Re: [PATCH 7/8] net: Allow setting the network namespace by fd
From: jamal
Date: Fri Sep 24 2010 - 09:33:03 EST
On Fri, 2010-09-24 at 14:57 +0200, David Lamparter wrote:
> No. While you sure could associate routes with devices, they don't
> *functionally* reside on top of network devices. They reside on top of
> the entire IP configuration,
I think i am not clearly making my point. There are data dependencies;
If you were to move routes, youd need everything that routes depend on.
IOW, if i was to draw a functional graph, routes would appear on top
of netdevs (I dont care what other functional blocks you put in between
or sideways to them).
> and in case of BGP they even reside on top
> of your set of peerings and their data.

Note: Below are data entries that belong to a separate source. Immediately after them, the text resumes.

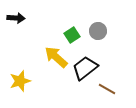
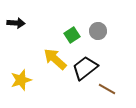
black arrow: moved 5 px down
yellow arrow: moved 1 px left, 2 px down
yellow star: moved 1 px right, 1 px up
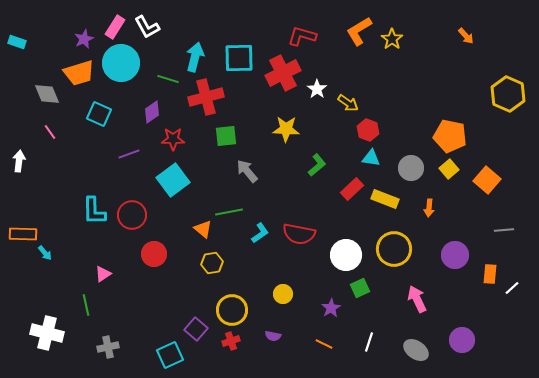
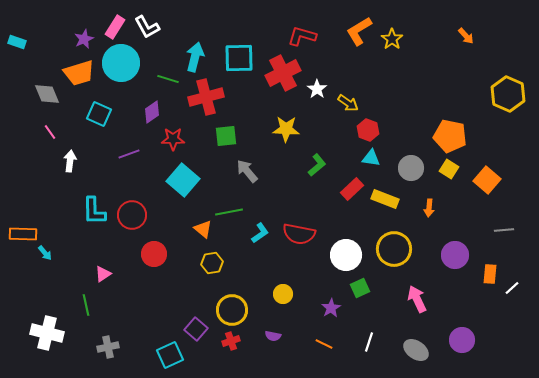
white arrow at (19, 161): moved 51 px right
yellow square at (449, 169): rotated 18 degrees counterclockwise
cyan square at (173, 180): moved 10 px right; rotated 12 degrees counterclockwise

> Even if you could "move" routes together with a network device, the
> result would be utter nonsense.
You could argue that moving a netdevice where some of its fundamental
properties such as an ifindex change is utter nonsense. But you can
work around it.
> The routes depend on your BGP view, and
> if your set of interfaces (and peers) changes, your routes will change.
> Your bgpd will, either way, need to set up new peerings and redo best
> path evaluations.
Worst case scenario, yes. I am beginning to get a feeling we are trying
to achieve different goals maybe? Why are you even migrating netdevs?
> (On an unrelated note, how often are you planning to move stuff between
> namespaces? I don't expect to be moving stuff except on configuration
> events...)
Triggering on config events is useful and it is likely the only
possibility if you assumed the other namespace is remote. But if could
send a single command to migrate several things in the kernel (in my
case to recover state to a different ns), then that is much simpler and
uses the least resources (memory, cpu, bandwidth). I admit it is very
hard to do in most cases where the underlying dependencies are evolving
and synchronizing via user space is the best approach. The example
of route table i pointed to is simple.
Besides that: dynamic state created in the kernel that doesnt have to be
recreated by the next arriving 100K packets helps to improve recovery.